Return exactly the lines that run from the one with "Static reference to" to the last line of the entries below, both included, and nothing else.

RECORDS FOR THIS EXERCISE ::
+===+

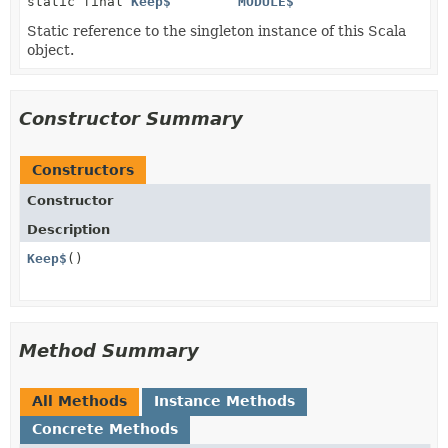
static final
Keep$
MODULE$
Static reference to the singleton instance of this Scala
object.
Constructor Summary
Constructors
Constructor
Description
Keep$
()
Method Summary
All Methods
Instance Methods
Concrete Methods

+===+

ANSWER TO THIS PROBLEM ::
Static reference to the singleton instance of this Scala
object.
Constructor Summary
Constructors
Constructor
Description
Keep$
()
Method Summary
All Methods
Instance Methods
Concrete Methods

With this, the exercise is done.